Eleições na Tailândia

Política e eleições na Tailândia

Olá, meu nome é Tiago Ferreira e moro na Tailândia há quatro anos. Sou professor universitário na graduação de Estudos Hispânicos e Latino-americanos da Universidade Thammasat, onde ensino português, história e cultura do Brasil. Venho aqui para falar um pouco sobre a política e eleições na Tailândia.

Protestos em favor da democracia em 2020 – Imagens: Tiago Ferreira

Vocês, fãs de BL, ultimamente têm visto muitas informações sobre política tailandesa no X (Twitter). Recentemente, aconteceram as eleições gerais tailandesas no dia 14 de maio de 2023 (ou 2566 no calendário budista). Essas eleições são importantes por vários motivos. Primeiro porque foram as primeiras eleições depois dos protestos políticos de 2020.
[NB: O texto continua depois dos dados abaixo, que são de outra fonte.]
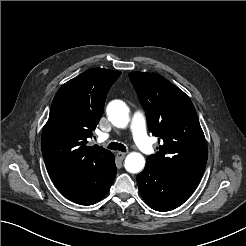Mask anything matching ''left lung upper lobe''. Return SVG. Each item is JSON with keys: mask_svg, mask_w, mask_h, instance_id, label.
I'll list each match as a JSON object with an SVG mask.
<instances>
[{"mask_svg": "<svg viewBox=\"0 0 246 246\" xmlns=\"http://www.w3.org/2000/svg\"><path fill=\"white\" fill-rule=\"evenodd\" d=\"M130 80L146 112L148 128L161 142L146 165L201 178L207 144L189 97L156 73L131 72Z\"/></svg>", "mask_w": 246, "mask_h": 246, "instance_id": "1", "label": "left lung upper lobe"}]
</instances>
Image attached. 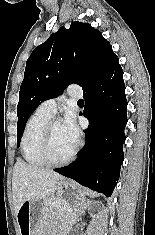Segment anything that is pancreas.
<instances>
[{
    "mask_svg": "<svg viewBox=\"0 0 155 235\" xmlns=\"http://www.w3.org/2000/svg\"><path fill=\"white\" fill-rule=\"evenodd\" d=\"M46 205V213L52 217H56L60 220H68L70 222L76 221V213L69 212L68 206L62 201L57 199H48L44 201Z\"/></svg>",
    "mask_w": 155,
    "mask_h": 235,
    "instance_id": "obj_1",
    "label": "pancreas"
}]
</instances>
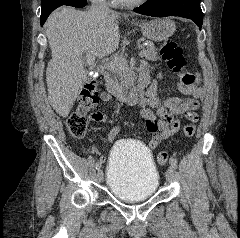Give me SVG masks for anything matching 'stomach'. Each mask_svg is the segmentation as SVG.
I'll list each match as a JSON object with an SVG mask.
<instances>
[{
	"instance_id": "stomach-1",
	"label": "stomach",
	"mask_w": 240,
	"mask_h": 238,
	"mask_svg": "<svg viewBox=\"0 0 240 238\" xmlns=\"http://www.w3.org/2000/svg\"><path fill=\"white\" fill-rule=\"evenodd\" d=\"M144 37L152 41H163L173 35L175 23L167 18H156L140 25Z\"/></svg>"
}]
</instances>
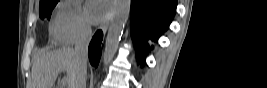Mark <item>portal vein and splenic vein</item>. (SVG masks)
<instances>
[{
    "instance_id": "obj_1",
    "label": "portal vein and splenic vein",
    "mask_w": 267,
    "mask_h": 88,
    "mask_svg": "<svg viewBox=\"0 0 267 88\" xmlns=\"http://www.w3.org/2000/svg\"><path fill=\"white\" fill-rule=\"evenodd\" d=\"M62 81H63V83H64V85H65V78H63ZM64 88H65V86H64Z\"/></svg>"
}]
</instances>
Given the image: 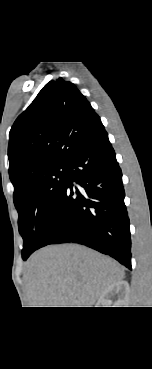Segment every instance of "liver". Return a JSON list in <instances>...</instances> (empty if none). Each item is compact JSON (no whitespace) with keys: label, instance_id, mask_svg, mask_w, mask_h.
Here are the masks:
<instances>
[{"label":"liver","instance_id":"obj_1","mask_svg":"<svg viewBox=\"0 0 152 369\" xmlns=\"http://www.w3.org/2000/svg\"><path fill=\"white\" fill-rule=\"evenodd\" d=\"M125 276L113 259L76 244L52 245L26 263L30 307H92L101 294Z\"/></svg>","mask_w":152,"mask_h":369}]
</instances>
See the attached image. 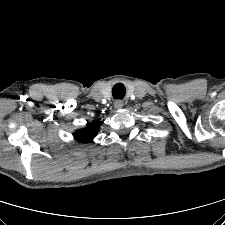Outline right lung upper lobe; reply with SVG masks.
Listing matches in <instances>:
<instances>
[{
    "label": "right lung upper lobe",
    "instance_id": "cb5924a9",
    "mask_svg": "<svg viewBox=\"0 0 225 225\" xmlns=\"http://www.w3.org/2000/svg\"><path fill=\"white\" fill-rule=\"evenodd\" d=\"M98 130L99 123L93 122L89 124L87 128L75 132L74 137L80 142H90L97 135Z\"/></svg>",
    "mask_w": 225,
    "mask_h": 225
}]
</instances>
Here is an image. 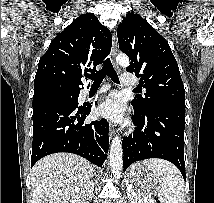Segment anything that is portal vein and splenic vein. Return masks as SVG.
Listing matches in <instances>:
<instances>
[{"label": "portal vein and splenic vein", "instance_id": "1", "mask_svg": "<svg viewBox=\"0 0 214 203\" xmlns=\"http://www.w3.org/2000/svg\"><path fill=\"white\" fill-rule=\"evenodd\" d=\"M127 190H128V192H131L133 189H132V187H128L127 188ZM146 201H148V200H150L149 198H148V196H146L145 198H144Z\"/></svg>", "mask_w": 214, "mask_h": 203}]
</instances>
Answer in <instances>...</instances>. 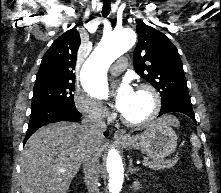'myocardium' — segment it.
<instances>
[{"label":"myocardium","mask_w":221,"mask_h":193,"mask_svg":"<svg viewBox=\"0 0 221 193\" xmlns=\"http://www.w3.org/2000/svg\"><path fill=\"white\" fill-rule=\"evenodd\" d=\"M137 91L146 92L151 96L152 108L146 117L139 120H132L121 115L122 122L129 127H142L151 123L157 117L161 108V97L154 86L148 83H142L138 85Z\"/></svg>","instance_id":"obj_1"}]
</instances>
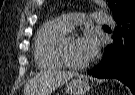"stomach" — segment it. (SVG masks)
Returning <instances> with one entry per match:
<instances>
[{
    "instance_id": "1",
    "label": "stomach",
    "mask_w": 135,
    "mask_h": 95,
    "mask_svg": "<svg viewBox=\"0 0 135 95\" xmlns=\"http://www.w3.org/2000/svg\"><path fill=\"white\" fill-rule=\"evenodd\" d=\"M89 89V82L83 77L73 79L66 85V92L69 95H85Z\"/></svg>"
}]
</instances>
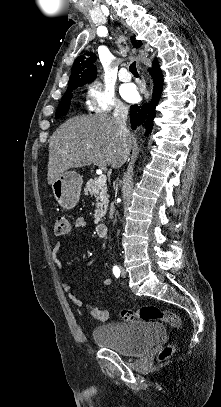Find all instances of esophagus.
Returning a JSON list of instances; mask_svg holds the SVG:
<instances>
[{
	"label": "esophagus",
	"mask_w": 221,
	"mask_h": 407,
	"mask_svg": "<svg viewBox=\"0 0 221 407\" xmlns=\"http://www.w3.org/2000/svg\"><path fill=\"white\" fill-rule=\"evenodd\" d=\"M150 95H151V93H148V92H147V93L145 94V99L148 100V99L150 98Z\"/></svg>",
	"instance_id": "obj_1"
}]
</instances>
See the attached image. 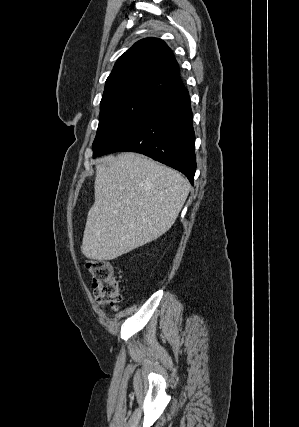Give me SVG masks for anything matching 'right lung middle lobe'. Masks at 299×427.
<instances>
[{
    "mask_svg": "<svg viewBox=\"0 0 299 427\" xmlns=\"http://www.w3.org/2000/svg\"><path fill=\"white\" fill-rule=\"evenodd\" d=\"M154 103L136 96H119L101 101L97 134L92 145L99 153L125 132Z\"/></svg>",
    "mask_w": 299,
    "mask_h": 427,
    "instance_id": "dd1d6c3e",
    "label": "right lung middle lobe"
}]
</instances>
Eu estive nesses protestos e eles foram históricos porque foi a primeira vez na história moderna tailandesa que o poder da monarquia foi questionado. Na Tailândia é proibido criticar a monarquia, crime punido com até 12 anos de prisão. Dessa forma, essas eleições foram as primeiras impactadas pelo novo clima político inaugurado pelos protestos.

Protestos na Tailândia
Protestos em favor da democracia, no Monumento à Democracia (Julho de 2020) – Imagem: Tiago Ferreira

Importância dessas novas eleições

Essas eleições também são importantes pois marcam o fim da hegemonia dos camisas vermelhas (do partido Pheu Thai) dentro do campo progressista ou de esquerda na Tailândia, graças à ascensão do Move Forward, fenômeno político que surgiu nos últimos anos e que foi um verdadeiro terremoto. Mas o que são os camisas vermelhas e o que é o Move Forward? Eu explico!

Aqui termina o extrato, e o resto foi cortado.